Figure A3: employer investment in training in European countries, 2005, 2010 and 2015

The Evidence Base used the Labour Force Survey to measure levels of employer investment in London and the rest of the UK. The measures available are the proportion of workers that have recently received training, and the number of hours of training received. This data suggests that employer investment in training in London is similar to the rest of the UK, but that investment has fallen in both. In London the number of training hours per person employed fell by 72% between 1997 and 2017, slightly above the 65% fall in the rest of the UK.

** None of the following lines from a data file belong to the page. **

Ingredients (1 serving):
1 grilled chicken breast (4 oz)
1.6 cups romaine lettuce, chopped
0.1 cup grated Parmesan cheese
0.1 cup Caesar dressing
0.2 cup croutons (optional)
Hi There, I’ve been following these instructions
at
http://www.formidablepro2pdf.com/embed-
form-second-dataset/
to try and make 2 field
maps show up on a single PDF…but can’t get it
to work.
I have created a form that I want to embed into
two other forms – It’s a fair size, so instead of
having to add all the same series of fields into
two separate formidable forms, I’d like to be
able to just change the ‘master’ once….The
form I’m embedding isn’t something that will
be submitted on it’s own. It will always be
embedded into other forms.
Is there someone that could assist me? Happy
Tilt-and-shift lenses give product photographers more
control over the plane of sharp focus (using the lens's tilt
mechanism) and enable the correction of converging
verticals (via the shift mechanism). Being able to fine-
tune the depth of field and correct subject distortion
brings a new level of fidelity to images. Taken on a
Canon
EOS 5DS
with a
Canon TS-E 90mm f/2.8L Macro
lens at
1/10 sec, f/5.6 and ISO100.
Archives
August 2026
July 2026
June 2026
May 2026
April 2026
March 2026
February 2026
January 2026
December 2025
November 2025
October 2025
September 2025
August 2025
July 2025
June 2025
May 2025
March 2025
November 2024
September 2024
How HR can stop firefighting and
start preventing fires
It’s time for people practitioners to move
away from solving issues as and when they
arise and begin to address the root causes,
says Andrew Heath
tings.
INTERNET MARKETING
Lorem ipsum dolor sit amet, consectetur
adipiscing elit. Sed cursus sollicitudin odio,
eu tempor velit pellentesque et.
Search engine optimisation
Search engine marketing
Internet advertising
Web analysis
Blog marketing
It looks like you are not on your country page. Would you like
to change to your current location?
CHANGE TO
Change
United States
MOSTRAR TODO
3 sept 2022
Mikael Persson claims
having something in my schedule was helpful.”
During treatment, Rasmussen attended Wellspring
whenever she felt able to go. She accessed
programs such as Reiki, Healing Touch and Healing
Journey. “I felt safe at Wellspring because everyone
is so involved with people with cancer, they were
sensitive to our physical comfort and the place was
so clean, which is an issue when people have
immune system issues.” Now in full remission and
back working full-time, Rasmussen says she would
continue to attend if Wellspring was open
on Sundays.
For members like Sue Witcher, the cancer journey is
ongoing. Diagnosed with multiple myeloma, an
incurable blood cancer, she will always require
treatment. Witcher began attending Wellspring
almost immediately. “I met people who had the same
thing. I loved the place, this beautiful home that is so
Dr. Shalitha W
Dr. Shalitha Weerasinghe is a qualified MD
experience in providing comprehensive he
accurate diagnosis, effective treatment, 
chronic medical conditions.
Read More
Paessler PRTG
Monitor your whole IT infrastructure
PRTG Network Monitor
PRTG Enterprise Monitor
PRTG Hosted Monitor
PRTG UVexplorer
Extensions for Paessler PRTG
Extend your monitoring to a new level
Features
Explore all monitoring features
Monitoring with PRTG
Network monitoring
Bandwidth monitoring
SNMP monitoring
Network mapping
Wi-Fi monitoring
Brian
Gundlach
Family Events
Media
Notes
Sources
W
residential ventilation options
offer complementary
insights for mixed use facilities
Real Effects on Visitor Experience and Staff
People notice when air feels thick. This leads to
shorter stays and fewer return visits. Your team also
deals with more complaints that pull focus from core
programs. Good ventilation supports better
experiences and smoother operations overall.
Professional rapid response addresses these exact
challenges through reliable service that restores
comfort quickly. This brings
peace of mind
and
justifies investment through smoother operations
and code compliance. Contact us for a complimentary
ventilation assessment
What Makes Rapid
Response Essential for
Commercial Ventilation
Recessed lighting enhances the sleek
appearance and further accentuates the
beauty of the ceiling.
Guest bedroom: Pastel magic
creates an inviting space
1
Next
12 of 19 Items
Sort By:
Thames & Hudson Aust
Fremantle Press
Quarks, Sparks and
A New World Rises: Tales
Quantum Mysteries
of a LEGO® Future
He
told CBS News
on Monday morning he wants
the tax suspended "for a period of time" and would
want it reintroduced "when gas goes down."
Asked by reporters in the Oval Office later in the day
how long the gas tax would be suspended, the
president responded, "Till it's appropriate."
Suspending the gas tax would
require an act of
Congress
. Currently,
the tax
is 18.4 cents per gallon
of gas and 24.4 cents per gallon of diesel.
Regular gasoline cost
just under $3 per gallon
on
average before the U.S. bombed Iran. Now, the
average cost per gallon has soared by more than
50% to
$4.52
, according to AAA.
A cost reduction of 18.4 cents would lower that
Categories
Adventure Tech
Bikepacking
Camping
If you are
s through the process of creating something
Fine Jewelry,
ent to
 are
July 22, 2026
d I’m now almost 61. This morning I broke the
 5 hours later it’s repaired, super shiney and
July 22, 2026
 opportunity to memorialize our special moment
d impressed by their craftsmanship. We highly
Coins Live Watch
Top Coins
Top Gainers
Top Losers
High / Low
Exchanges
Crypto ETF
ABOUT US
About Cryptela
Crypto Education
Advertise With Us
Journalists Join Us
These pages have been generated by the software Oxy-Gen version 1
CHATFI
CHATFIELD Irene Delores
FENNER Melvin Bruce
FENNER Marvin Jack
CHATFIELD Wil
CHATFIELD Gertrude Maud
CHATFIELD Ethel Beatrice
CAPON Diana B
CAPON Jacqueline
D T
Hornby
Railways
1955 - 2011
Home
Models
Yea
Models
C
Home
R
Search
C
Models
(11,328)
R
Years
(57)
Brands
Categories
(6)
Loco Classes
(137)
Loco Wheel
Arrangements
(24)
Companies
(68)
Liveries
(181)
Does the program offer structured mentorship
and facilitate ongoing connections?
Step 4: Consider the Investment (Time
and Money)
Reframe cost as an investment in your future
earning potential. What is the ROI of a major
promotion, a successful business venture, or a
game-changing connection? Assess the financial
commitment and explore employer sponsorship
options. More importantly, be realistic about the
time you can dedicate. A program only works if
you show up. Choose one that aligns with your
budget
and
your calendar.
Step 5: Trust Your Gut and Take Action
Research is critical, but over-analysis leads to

What explains such low (by comparison to the rest of Europe) and falling (compared to two decades ago) employer training? One reason sometimes suggested is that employers are worried about free-riding. Workers can leave their employer after training, meaning the employer loses their investment. However, the evidence does not bear this out. Employers that are asked why they do not train their staff hardly ever mention concern about their staff being ‘poached’ by other employers. Furthermore, this would not explain falling investment over time[8].

Instead, the better explanation seems to be that training levels are low because employers don’t see a need to invest. This is what emerges from the Employer Skills Survey. But this is also implied in the demand and supply data above. If, as the data suggests, London is in a ‘high skills equilibrium’, with supply meeting demand, then employers have little need to spend resources on training.[9] Given that skill supply has increased in recent decades (with, for example, a greater proportion of people going to university) while employer investment has fallen, this suggests that the cost of skills acquisition have increasingly fallen on the state, and individuals, and less on employers. Concerns over employer investment in skills have come to the fore recently, and are one reason behind the new Apprenticeship Levy, which essentially forces (large) employers to contribute by imposing a tax.

Other issues covered in the Evidence Base

There is not enough space in this supplement to cover all the material in the Evidence Base. For example, there are sections in the Evidence Base on inequalities in skills outcomes (chapter six), and on the challenges facing the education and training system (chapter nine), which have not been touched on here. Please refer to the Evidence Base (which can be found along with our other publications on our publications page) if you are interested in those topics, as well as for greater detail on the issues discussed in this supplement.

[1] GLA Economics (2018) ‘Skills strategy for Londoners: Evidence Base

[2] GLA (2018) ‘Skills for Londoners

[3] If interested, the Evidence Base describes skills as the ability to complete a task, with categorisations referring to the type of task (solving numeric problems, communication, coding, etc.) and to the difficulty of the task (i.e. hard numeric problems versus easy ones).

[4] NUTS 2 areas are statistical regions, each with between 800,000 and 3 million inhabitants.

[5] Note that this paragraph refers to London residents. Of course, commuters also comprise a significant part of London’s labour supply. About 1 in 5 jobs in London are filled by commuters.

[6] Ann Green research for the OECD: Green (2012) ‘Skills for competitiveness: Country Report for United Kingdom

[7] Note: data is provided in purchasing power parity terms, accounting for differences in prices between countries and over time. This means comparisons between countries are valid.

[8] The UK’s flexible labour market means free-riding might explain some of the difference between the UK and other countries. But as mentioned, very few employers cite this as a reason for low investment.

[9] As above, it should be noted that these London-wide statistics will mask higher training in some specific employers, sectors and occupations.